*** Begin section ***

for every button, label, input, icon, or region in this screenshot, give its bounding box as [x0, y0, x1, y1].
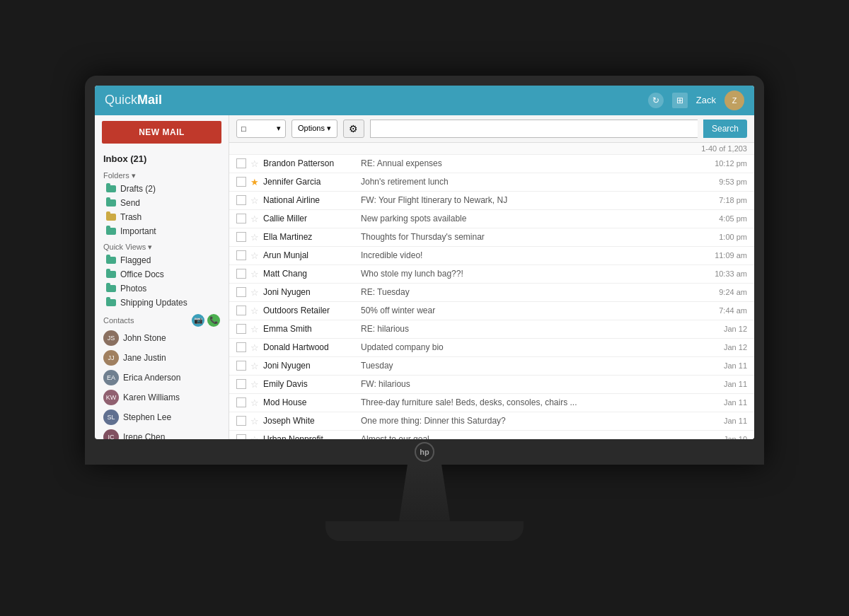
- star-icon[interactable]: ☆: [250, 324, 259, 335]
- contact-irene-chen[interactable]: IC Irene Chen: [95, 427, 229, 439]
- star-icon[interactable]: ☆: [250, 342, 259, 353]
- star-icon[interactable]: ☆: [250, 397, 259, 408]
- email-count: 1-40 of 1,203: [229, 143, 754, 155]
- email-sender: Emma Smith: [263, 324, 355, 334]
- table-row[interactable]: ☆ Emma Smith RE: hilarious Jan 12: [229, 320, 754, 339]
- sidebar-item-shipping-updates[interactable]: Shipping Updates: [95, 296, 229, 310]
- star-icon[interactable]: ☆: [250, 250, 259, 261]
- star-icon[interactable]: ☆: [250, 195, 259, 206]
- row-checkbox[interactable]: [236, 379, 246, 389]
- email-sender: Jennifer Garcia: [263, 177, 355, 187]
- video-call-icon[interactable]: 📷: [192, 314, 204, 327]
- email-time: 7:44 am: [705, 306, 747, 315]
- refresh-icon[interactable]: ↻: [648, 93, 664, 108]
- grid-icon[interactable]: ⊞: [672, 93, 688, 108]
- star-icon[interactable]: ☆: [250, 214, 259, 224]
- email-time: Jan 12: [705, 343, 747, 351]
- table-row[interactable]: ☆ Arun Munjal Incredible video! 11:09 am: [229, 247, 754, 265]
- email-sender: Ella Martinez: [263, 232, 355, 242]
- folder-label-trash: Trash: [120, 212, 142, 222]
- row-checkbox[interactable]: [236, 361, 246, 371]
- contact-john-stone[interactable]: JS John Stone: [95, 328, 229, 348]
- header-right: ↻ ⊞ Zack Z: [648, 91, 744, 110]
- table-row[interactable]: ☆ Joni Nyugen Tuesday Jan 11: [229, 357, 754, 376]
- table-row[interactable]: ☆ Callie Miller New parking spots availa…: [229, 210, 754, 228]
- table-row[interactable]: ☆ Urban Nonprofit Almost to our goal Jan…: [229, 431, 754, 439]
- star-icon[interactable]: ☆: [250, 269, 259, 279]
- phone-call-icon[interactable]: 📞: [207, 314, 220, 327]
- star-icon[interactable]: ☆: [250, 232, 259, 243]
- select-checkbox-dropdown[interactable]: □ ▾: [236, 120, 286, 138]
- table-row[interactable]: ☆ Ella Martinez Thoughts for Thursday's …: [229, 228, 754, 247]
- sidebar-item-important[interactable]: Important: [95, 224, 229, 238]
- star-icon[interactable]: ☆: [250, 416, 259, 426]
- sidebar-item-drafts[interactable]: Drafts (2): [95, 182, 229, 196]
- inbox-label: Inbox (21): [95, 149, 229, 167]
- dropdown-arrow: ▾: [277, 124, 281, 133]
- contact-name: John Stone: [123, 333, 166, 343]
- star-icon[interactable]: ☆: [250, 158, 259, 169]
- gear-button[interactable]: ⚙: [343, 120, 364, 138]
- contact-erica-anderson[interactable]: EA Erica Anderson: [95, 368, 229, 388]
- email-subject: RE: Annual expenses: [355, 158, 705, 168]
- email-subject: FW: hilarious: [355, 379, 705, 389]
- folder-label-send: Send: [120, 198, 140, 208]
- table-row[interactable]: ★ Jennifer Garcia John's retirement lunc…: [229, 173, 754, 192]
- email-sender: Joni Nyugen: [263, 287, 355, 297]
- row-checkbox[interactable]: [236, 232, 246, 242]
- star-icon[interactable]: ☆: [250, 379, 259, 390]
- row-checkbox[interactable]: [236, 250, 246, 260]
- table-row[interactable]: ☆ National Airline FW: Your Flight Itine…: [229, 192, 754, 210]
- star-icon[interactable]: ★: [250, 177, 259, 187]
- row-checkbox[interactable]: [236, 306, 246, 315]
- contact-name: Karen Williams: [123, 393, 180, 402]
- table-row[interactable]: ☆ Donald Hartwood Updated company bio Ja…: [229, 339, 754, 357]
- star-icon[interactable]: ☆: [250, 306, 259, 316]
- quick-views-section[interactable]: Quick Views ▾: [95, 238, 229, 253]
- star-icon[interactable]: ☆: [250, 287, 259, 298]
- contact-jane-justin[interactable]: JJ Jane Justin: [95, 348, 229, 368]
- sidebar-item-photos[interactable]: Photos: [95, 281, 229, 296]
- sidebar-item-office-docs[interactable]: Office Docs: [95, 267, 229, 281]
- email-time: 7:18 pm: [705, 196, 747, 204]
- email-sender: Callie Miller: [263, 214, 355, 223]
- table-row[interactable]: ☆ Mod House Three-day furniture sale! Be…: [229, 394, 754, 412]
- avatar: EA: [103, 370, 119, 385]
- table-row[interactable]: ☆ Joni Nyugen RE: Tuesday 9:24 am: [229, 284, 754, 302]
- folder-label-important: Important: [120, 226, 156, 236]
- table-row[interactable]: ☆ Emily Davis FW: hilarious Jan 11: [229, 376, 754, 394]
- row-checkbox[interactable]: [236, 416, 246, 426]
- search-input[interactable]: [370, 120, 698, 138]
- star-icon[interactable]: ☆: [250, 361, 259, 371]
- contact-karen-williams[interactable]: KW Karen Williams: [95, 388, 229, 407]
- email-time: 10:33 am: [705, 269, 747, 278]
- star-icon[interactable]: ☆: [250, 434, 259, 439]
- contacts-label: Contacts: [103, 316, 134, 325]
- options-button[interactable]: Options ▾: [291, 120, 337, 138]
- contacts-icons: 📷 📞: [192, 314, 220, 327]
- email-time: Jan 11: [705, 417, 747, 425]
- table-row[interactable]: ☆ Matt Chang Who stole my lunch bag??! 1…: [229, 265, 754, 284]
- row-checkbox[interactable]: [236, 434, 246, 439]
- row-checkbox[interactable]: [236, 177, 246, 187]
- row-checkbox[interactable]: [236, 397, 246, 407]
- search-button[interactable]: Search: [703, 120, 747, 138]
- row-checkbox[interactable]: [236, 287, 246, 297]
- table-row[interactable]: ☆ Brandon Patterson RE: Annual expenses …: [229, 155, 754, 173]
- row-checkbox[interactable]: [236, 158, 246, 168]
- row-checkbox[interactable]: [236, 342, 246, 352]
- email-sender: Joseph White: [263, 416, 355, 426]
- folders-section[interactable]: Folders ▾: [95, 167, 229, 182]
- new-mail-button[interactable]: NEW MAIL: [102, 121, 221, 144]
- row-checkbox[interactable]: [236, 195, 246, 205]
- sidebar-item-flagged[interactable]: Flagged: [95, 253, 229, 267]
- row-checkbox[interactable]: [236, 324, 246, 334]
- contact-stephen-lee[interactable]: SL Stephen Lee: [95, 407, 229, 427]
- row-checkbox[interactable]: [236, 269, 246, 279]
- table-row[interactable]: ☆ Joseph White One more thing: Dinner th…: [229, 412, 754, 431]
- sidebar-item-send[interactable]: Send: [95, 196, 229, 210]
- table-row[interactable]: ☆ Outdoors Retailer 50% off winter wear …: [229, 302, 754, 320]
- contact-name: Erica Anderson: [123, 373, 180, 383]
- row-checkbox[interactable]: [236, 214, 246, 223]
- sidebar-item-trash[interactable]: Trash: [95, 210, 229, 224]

*** End section ***

**Problem description:** From the entries above, output every line exactly and omit any image.

**Result below:**
for every button, label, input, icon, or region in this screenshot, give its bounding box as [x0, y0, x1, y1].
- star-icon[interactable]: ☆: [250, 324, 259, 335]
- contact-irene-chen[interactable]: IC Irene Chen: [95, 427, 229, 439]
- star-icon[interactable]: ☆: [250, 342, 259, 353]
- star-icon[interactable]: ☆: [250, 397, 259, 408]
- email-count: 1-40 of 1,203: [229, 143, 754, 155]
- email-sender: Emma Smith: [263, 324, 355, 334]
- table-row[interactable]: ☆ Emma Smith RE: hilarious Jan 12: [229, 320, 754, 339]
- sidebar-item-shipping-updates[interactable]: Shipping Updates: [95, 296, 229, 310]
- star-icon[interactable]: ☆: [250, 250, 259, 261]
- star-icon[interactable]: ☆: [250, 195, 259, 206]
- row-checkbox[interactable]: [236, 379, 246, 389]
- email-sender: Jennifer Garcia: [263, 177, 355, 187]
- video-call-icon[interactable]: 📷: [192, 314, 204, 327]
- email-time: 7:44 am: [705, 306, 747, 315]
- refresh-icon[interactable]: ↻: [648, 93, 664, 108]
- grid-icon[interactable]: ⊞: [672, 93, 688, 108]
- star-icon[interactable]: ☆: [250, 214, 259, 224]
- email-time: Jan 12: [705, 343, 747, 351]
- table-row[interactable]: ☆ Arun Munjal Incredible video! 11:09 am: [229, 247, 754, 265]
- email-sender: Ella Martinez: [263, 232, 355, 242]
- folder-label-trash: Trash: [120, 212, 142, 222]
- row-checkbox[interactable]: [236, 361, 246, 371]
- contact-john-stone[interactable]: JS John Stone: [95, 328, 229, 348]
- header-right: ↻ ⊞ Zack Z: [648, 91, 744, 110]
- table-row[interactable]: ☆ Joni Nyugen Tuesday Jan 11: [229, 357, 754, 376]
- table-row[interactable]: ☆ Callie Miller New parking spots availa…: [229, 210, 754, 228]
- table-row[interactable]: ☆ Urban Nonprofit Almost to our goal Jan…: [229, 431, 754, 439]
- star-icon[interactable]: ☆: [250, 269, 259, 279]
- phone-call-icon[interactable]: 📞: [207, 314, 220, 327]
- star-icon[interactable]: ☆: [250, 232, 259, 243]
- select-checkbox-dropdown[interactable]: □ ▾: [236, 120, 286, 138]
- table-row[interactable]: ☆ Ella Martinez Thoughts for Thursday's …: [229, 228, 754, 247]
- sidebar-item-important[interactable]: Important: [95, 224, 229, 238]
- star-icon[interactable]: ☆: [250, 416, 259, 426]
- sidebar-item-drafts[interactable]: Drafts (2): [95, 182, 229, 196]
- inbox-label: Inbox (21): [95, 149, 229, 167]
- dropdown-arrow: ▾: [277, 124, 281, 133]
- contact-name: John Stone: [123, 333, 166, 343]
- star-icon[interactable]: ☆: [250, 158, 259, 169]
- gear-button[interactable]: ⚙: [343, 120, 364, 138]
- contact-erica-anderson[interactable]: EA Erica Anderson: [95, 368, 229, 388]
- email-subject: RE: Annual expenses: [355, 158, 705, 168]
- email-subject: FW: hilarious: [355, 379, 705, 389]
- folder-label-send: Send: [120, 198, 140, 208]
- table-row[interactable]: ★ Jennifer Garcia John's retirement lunc…: [229, 173, 754, 192]
- email-sender: Joni Nyugen: [263, 287, 355, 297]
- row-checkbox[interactable]: [236, 232, 246, 242]
- star-icon[interactable]: ☆: [250, 379, 259, 390]
- row-checkbox[interactable]: [236, 250, 246, 260]
- table-row[interactable]: ☆ National Airline FW: Your Flight Itine…: [229, 192, 754, 210]
- star-icon[interactable]: ★: [250, 177, 259, 187]
- row-checkbox[interactable]: [236, 306, 246, 315]
- contact-name: Karen Williams: [123, 393, 180, 402]
- table-row[interactable]: ☆ Donald Hartwood Updated company bio Ja…: [229, 339, 754, 357]
- star-icon[interactable]: ☆: [250, 306, 259, 316]
- quick-views-section[interactable]: Quick Views ▾: [95, 238, 229, 253]
- star-icon[interactable]: ☆: [250, 287, 259, 298]
- contact-jane-justin[interactable]: JJ Jane Justin: [95, 348, 229, 368]
- sidebar-item-photos[interactable]: Photos: [95, 281, 229, 296]
- sidebar-item-office-docs[interactable]: Office Docs: [95, 267, 229, 281]
- email-time: 7:18 pm: [705, 196, 747, 204]
- email-sender: Callie Miller: [263, 214, 355, 223]
- table-row[interactable]: ☆ Mod House Three-day furniture sale! Be…: [229, 394, 754, 412]
- avatar: EA: [103, 370, 119, 385]
- table-row[interactable]: ☆ Joni Nyugen RE: Tuesday 9:24 am: [229, 284, 754, 302]
- folder-label-important: Important: [120, 226, 156, 236]
- table-row[interactable]: ☆ Emily Davis FW: hilarious Jan 11: [229, 376, 754, 394]
- row-checkbox[interactable]: [236, 416, 246, 426]
- search-input[interactable]: [370, 120, 698, 138]
- star-icon[interactable]: ☆: [250, 361, 259, 371]
- contact-karen-williams[interactable]: KW Karen Williams: [95, 388, 229, 407]
- email-time: 10:33 am: [705, 269, 747, 278]
- star-icon[interactable]: ☆: [250, 434, 259, 439]
- contacts-label: Contacts: [103, 316, 134, 325]
- options-button[interactable]: Options ▾: [291, 120, 337, 138]
- contacts-icons: 📷 📞: [192, 314, 220, 327]
- email-time: Jan 11: [705, 417, 747, 425]
- table-row[interactable]: ☆ Matt Chang Who stole my lunch bag??! 1…: [229, 265, 754, 284]
- row-checkbox[interactable]: [236, 434, 246, 439]
- row-checkbox[interactable]: [236, 177, 246, 187]
- row-checkbox[interactable]: [236, 397, 246, 407]
- search-button[interactable]: Search: [703, 120, 747, 138]
- row-checkbox[interactable]: [236, 287, 246, 297]
- table-row[interactable]: ☆ Brandon Patterson RE: Annual expenses …: [229, 155, 754, 173]
- row-checkbox[interactable]: [236, 158, 246, 168]
- row-checkbox[interactable]: [236, 342, 246, 352]
- email-sender: Joseph White: [263, 416, 355, 426]
- folders-section[interactable]: Folders ▾: [95, 167, 229, 182]
- new-mail-button[interactable]: NEW MAIL: [102, 121, 221, 144]
- row-checkbox[interactable]: [236, 195, 246, 205]
- sidebar-item-flagged[interactable]: Flagged: [95, 253, 229, 267]
- row-checkbox[interactable]: [236, 324, 246, 334]
- contact-stephen-lee[interactable]: SL Stephen Lee: [95, 407, 229, 427]
- row-checkbox[interactable]: [236, 269, 246, 279]
- table-row[interactable]: ☆ Joseph White One more thing: Dinner th…: [229, 412, 754, 431]
- sidebar-item-send[interactable]: Send: [95, 196, 229, 210]
- table-row[interactable]: ☆ Outdoors Retailer 50% off winter wear …: [229, 302, 754, 320]
- contact-name: Erica Anderson: [123, 373, 180, 383]
- row-checkbox[interactable]: [236, 214, 246, 223]
- sidebar-item-trash[interactable]: Trash: [95, 210, 229, 224]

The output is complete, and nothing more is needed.